Kalau mau dikoreksi, kalimat (2) bisa ditulis dengan dua cara. (2a) ”Seluruh penumpang pesawat Pan Am 103 yang meledak di Lockerbie tewas”. Kalimat ini memakai kata seluruh, tetapi tanpa menyebut jumlah penumpang secara tersurat. Namun, ada ”kelemahan” kalimat ini: pembaca tidak tahu berapa jumlah penumpang yang tewas itu.
Kalimat yang sama bisa juga kita tuliskan menjadi (2b) ”259 penumpang pesawat Pan Am 103 yang meledak di Lockerbie tewas”. Pada kalimat ini disebutkan dengan jelas jumlah penumpang yang tewas, tetapi tanpa menggunakan seluruh. Karena tidak boleh diawali dengan bilangan, kalimat ini bisa kita tulis menjadi (2c) ”Pesawat Pan Am 103 yang meledak di Lockerbie menewaskan 259 penumpang”.

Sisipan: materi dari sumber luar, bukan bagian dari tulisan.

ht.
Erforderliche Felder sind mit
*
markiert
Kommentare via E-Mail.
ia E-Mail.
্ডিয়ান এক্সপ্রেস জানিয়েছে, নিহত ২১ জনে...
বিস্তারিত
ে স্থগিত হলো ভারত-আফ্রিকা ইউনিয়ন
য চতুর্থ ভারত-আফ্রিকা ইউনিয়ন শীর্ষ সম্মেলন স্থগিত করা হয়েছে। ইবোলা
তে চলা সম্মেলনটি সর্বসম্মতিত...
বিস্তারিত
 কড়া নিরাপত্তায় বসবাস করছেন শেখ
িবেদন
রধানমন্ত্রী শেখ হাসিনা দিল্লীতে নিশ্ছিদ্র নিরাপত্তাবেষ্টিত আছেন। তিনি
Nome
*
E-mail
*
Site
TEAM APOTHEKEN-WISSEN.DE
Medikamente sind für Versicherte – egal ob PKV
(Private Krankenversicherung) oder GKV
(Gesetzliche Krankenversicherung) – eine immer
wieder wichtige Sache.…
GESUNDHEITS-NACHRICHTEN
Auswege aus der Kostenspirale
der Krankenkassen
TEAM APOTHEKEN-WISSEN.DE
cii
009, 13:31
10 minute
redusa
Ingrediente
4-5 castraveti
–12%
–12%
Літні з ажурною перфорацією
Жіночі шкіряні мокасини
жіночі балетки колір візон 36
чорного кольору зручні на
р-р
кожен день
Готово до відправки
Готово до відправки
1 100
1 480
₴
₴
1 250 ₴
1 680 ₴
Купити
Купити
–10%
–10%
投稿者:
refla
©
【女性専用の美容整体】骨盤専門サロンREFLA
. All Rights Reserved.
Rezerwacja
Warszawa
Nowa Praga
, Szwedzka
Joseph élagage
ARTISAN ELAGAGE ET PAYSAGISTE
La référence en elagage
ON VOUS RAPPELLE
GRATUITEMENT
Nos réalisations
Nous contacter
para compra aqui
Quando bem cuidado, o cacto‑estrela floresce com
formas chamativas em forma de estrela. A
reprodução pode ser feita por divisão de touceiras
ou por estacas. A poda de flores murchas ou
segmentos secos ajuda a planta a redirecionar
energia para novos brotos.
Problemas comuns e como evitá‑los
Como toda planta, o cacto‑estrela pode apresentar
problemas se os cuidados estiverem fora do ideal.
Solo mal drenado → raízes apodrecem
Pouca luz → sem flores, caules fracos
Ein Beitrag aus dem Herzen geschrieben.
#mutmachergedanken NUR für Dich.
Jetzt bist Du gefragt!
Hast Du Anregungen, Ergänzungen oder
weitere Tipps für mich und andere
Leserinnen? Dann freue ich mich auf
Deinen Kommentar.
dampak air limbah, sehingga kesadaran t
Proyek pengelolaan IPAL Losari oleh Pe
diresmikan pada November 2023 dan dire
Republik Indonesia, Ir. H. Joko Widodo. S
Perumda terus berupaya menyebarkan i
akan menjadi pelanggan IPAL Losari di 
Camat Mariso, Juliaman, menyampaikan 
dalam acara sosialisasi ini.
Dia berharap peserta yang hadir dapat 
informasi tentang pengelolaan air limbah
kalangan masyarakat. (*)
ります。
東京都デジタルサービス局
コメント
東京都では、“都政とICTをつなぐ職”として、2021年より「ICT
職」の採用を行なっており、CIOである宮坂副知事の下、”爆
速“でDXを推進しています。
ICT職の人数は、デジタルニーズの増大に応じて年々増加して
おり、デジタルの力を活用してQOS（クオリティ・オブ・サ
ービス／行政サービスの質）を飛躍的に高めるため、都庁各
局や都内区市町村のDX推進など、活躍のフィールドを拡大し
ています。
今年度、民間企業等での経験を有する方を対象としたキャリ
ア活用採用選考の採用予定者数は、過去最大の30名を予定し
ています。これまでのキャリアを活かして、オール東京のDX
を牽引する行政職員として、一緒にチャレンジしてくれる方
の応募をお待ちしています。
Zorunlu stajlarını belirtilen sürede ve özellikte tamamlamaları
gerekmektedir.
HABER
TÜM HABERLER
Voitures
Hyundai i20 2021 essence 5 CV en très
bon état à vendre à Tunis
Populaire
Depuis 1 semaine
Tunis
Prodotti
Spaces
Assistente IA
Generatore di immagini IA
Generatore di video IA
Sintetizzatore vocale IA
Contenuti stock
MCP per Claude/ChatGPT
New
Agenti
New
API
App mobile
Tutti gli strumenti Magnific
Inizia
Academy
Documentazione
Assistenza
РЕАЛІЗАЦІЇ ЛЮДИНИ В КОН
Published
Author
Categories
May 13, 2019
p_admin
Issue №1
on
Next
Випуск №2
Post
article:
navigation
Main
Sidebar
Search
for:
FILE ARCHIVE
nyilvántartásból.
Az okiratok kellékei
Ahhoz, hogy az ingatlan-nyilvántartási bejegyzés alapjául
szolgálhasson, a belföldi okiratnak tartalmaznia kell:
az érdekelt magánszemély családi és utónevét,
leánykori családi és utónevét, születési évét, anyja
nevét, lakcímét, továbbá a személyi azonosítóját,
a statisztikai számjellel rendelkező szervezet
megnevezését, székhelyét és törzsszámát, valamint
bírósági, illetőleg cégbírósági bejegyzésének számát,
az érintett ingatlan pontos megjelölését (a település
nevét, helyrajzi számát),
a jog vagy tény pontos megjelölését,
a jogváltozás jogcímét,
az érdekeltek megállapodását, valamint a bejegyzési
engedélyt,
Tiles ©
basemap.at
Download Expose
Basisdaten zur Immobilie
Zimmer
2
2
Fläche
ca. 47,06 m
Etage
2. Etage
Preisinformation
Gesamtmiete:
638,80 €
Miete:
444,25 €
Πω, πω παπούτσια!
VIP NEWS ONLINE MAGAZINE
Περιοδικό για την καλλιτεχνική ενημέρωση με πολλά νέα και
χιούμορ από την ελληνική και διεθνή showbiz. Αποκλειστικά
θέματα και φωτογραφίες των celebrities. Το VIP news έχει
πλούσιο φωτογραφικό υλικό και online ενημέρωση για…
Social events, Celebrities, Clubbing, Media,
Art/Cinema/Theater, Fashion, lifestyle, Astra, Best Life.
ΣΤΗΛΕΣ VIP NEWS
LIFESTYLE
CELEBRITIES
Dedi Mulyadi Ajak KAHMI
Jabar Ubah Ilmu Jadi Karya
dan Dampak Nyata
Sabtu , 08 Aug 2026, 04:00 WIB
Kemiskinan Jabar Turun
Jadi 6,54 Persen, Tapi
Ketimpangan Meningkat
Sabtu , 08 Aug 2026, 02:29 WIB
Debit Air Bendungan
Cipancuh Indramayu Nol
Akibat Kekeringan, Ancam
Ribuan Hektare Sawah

Masih ada satu kalimat yang mirip dengan pola kalimat (1) dan (2), yaitu kalimat (3) ”Dukun dari Ekuador meninjau seluruh 12 stadion yang menjadi tempat pertandingan Piala Dunia 2006 di Jerman”. Seperti kalimat (1) dan (2), pada kalimat (3) pun muncul kata seluruh yang berdampingan dengan bilangan (12). Kata seluruh pada kalimat (3) mubazir. Jadi, bisa kita hilangkan sehingga menjadi (3a): ”Dukun dari Ekuador meninjau 12 stadion yang menjadi tempat pertandingan Piala Dunia 2006 di Jerman”.
Tentu saja kata seluruh tetap bisa kita gunakan, tetapi tanpa menyertakan bilangan 12. Dengan demikian, kalimat itu menjadi (3b) ”Dukun dari Ekuador meninjau seluruh stadion yang menjadi tempat pertandingan Piala Dunia 2006 di Jerman”.
Jadi, dapat disimpulkan bahwa kata seluruh tidak bisa diikuti bilangan. Kita harus memilih salah satu. Jika kita menggunakan seluruh, bilangan tak perlu disebutkan. Sebaliknya, bila kita memakai bilangan, kata seluruh tak perlu dituliskan. Seluruh bukan jodoh bilangan.